→ **Work to complete**
Go through the data below and copy each line that includes "ощущения".

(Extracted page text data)
[Start of Attachment]

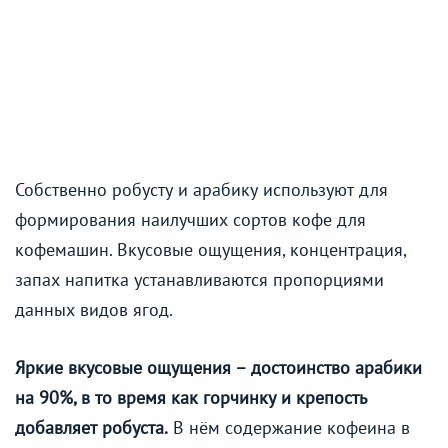
Собственно робусту и арабику используют для
формирования наилучших сортов кофе для
кофемашин. Вкусовые ощущения, концентрация,
запах напитка устанавливаются пропорциями
данных видов ягод.
Яркие вкусовые ощущения – достоинство арабики
на 90%, в то время как горчинку и крепость
добавляет робуста.
В нём содержание кофеина в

[End of Attachment]

→ **Completed task**
кофемашин. Вкусовые ощущения, концентрация,
Яркие вкусовые ощущения – достоинство арабики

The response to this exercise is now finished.